Here are the week’s top nonprofit stories reported elsewhere:
* Individuals gave $14.1 billion to colleges in 2006, including $2.2 billion to endowed scholarships, with the average alumni gift totaling $1,195 and the average gift in stock or other securities totaling $47,806, The Wall Street Journal reported April 27 (registration required).
* Salaried employees who climb the corporate ranks to become CEO, and the in the process build huge equity stakes in their companies, increasingly have created their own foundations and have become a new force in philanthropy, The Wall Street Journal reported April 30 (registration required).
* Professional athletes increasingly form their own foundations but get little guidance on how to practice philanthropy, so their foundations often are not run efficiently, The Wall Street Journal reported April 28 registration required).

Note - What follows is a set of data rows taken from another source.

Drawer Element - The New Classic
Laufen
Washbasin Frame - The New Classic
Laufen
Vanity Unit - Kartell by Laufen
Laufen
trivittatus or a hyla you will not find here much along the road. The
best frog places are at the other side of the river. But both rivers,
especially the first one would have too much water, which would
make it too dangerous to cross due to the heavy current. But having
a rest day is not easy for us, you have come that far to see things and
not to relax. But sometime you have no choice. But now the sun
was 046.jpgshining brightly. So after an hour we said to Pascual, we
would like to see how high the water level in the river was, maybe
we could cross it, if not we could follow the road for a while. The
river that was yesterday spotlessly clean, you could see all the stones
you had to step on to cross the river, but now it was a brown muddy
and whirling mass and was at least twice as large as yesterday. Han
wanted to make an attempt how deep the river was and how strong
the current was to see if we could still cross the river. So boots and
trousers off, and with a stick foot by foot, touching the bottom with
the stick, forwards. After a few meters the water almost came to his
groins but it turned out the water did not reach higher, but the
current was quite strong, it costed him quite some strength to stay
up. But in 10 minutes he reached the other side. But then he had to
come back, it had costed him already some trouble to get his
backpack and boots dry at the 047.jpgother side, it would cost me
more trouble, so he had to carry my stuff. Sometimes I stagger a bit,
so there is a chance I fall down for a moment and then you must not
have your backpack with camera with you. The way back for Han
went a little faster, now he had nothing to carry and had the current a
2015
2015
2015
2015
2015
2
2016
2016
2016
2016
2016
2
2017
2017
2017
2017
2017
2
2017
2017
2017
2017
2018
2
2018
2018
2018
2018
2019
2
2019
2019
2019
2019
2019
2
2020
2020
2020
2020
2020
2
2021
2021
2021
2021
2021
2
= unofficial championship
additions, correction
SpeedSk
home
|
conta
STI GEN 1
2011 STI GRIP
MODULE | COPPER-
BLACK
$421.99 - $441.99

With nearly $82 million in assets, the Tiger Woods Foundation is by far the largest, eclipsing the Lance Armstrong Foundation, the second-largest, with nearly $34 million, the Journal said.

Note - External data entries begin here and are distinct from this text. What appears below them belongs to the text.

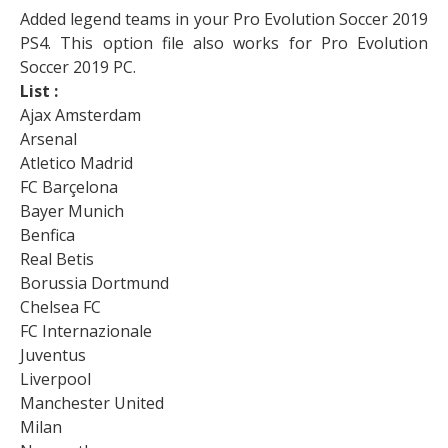
Added legend teams in your Pro Evolution Soccer 2019
PS4. This option file also works for Pro Evolution
Soccer 2019 PC.
List :
Ajax Amsterdam
Arsenal
Atletico Madrid
FC Barçelona
Bayer Munich
Benfica
Real Betis
Borussia Dortmund
Chelsea FC
FC Internazionale
Juventus
Liverpool
Manchester United
Milan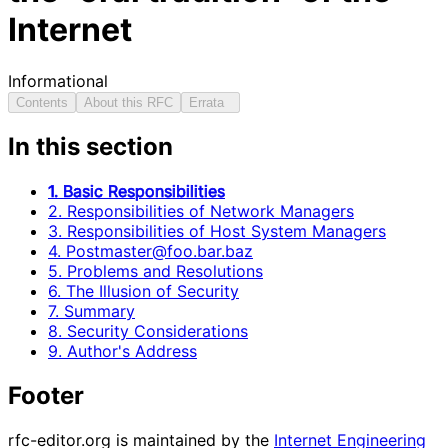
Internet
Informational
Contents
About this RFC
Errata
In this section
1. Basic Responsibilities
2. Responsibilities of Network Managers
3. Responsibilities of Host System Managers
4. Postmaster@foo.bar.baz
5. Problems and Resolutions
6. The Illusion of Security
7. Summary
8. Security Considerations
9. Author's Address
Footer
rfc-editor.org is maintained by the
Internet Engineering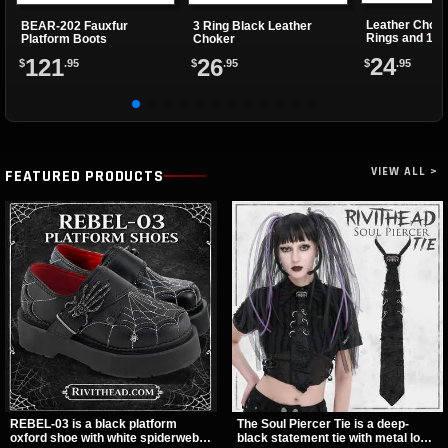
Leather Choke
BEAR-202 Fauxfur
3 Ring Black Leather
Rings and 1 Cl
Platform Boots
Choker
24
121
26
$
.95
$
.95
$
.95
VIEW ALL >
FEATURED PRODUCTS
REBEL-03 is a black platform
The Soul Piercer Tie is a deep-
oxford shoe with white spiderweb
black statement tie with metal loop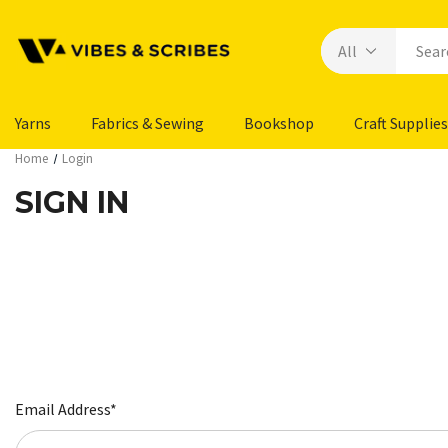
Yarns
Fabrics & Sewing
Bookshop
Craft Supplies
Home
Login
SIGN IN
Email Address*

* Donations by the PGA Tour to his foundation function as inducements for superstar Tiger Woods to play in Tour events, allowing the PGA to skirt the prohibition of appearance fees and contradicting “every tenet of golf’s righteous culture of integrity,” New York Times sports columnist Selena Roberts said in a column published April 29.
* The Peace Corps is moving beyond its youth-focused culture and pushing to enlist retirement-age volunteers, The Seattle Times reported April 26.

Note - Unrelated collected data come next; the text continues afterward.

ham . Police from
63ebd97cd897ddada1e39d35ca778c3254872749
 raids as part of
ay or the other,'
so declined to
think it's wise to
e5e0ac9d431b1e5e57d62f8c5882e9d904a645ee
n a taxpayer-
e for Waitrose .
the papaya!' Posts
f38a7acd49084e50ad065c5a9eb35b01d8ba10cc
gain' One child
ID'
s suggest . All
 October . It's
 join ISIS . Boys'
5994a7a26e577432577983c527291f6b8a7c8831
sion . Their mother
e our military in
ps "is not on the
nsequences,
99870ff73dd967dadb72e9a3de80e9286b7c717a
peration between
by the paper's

* Oxfam says British charities are missing out on 1 billion pounds a year, or $1.99 billion, because the tax benefits of payroll giving are not understood, BBC News reported April 26.
* The Sunday Times Rich List 2007 says the top 30 British philanthropists pledged or donated 1.2 billion pounds, or nearly $2.39 billion, to charities in the past year, uk fundraising reported April 29.